Goal of the exercise
Output all records exactly, with no images.

Records for the exercise
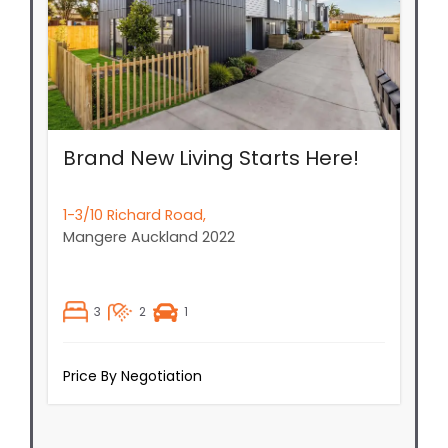
Brand New Living Starts Here!
1-3/10 Richard Road,
Mangere
Auckland
2022
3
2
1
Price By Negotiation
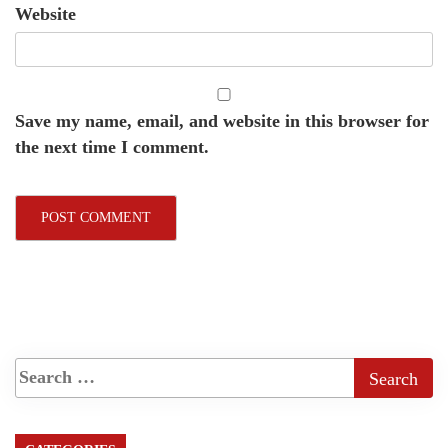
Website
Save my name, email, and website in this browser for
the next time I comment.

Solution below
Brand New Living Starts Here!
1-3/10 Richard Road,
Mangere
Auckland
2022
3
2
1
Price By Negotiation
Website
Save my name, email, and website in this browser for
the next time I comment.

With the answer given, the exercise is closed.